Your instructions:
Could you find each line of the data below that contains the word "つぐみや" and copy those lines?

Records supplied:
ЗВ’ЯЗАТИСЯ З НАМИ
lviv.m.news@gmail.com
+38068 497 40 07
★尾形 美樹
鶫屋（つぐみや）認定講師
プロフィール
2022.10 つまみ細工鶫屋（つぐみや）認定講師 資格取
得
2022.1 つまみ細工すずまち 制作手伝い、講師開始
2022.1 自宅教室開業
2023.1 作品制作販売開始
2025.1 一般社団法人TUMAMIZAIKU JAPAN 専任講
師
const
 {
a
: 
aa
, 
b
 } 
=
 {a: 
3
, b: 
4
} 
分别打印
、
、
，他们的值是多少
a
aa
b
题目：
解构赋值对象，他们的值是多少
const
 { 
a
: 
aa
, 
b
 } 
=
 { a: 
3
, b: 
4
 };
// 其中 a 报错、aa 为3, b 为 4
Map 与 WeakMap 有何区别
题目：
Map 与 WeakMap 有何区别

---

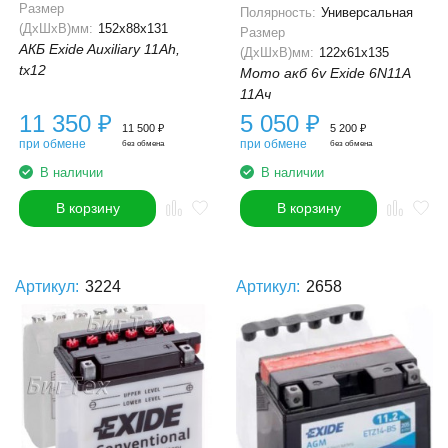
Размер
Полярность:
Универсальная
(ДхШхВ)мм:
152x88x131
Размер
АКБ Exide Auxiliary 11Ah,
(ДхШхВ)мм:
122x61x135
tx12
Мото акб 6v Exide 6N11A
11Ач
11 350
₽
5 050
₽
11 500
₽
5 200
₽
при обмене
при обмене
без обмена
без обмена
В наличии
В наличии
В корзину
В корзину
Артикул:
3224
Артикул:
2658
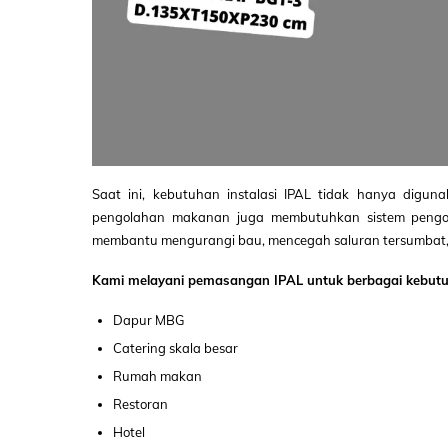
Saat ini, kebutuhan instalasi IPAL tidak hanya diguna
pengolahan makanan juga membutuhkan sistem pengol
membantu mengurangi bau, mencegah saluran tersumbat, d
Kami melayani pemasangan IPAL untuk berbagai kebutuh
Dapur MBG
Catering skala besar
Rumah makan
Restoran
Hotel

Solution to the problem:
鶫屋（つぐみや）認定講師
2022.10 つまみ細工鶫屋（つぐみや）認定講師 資格取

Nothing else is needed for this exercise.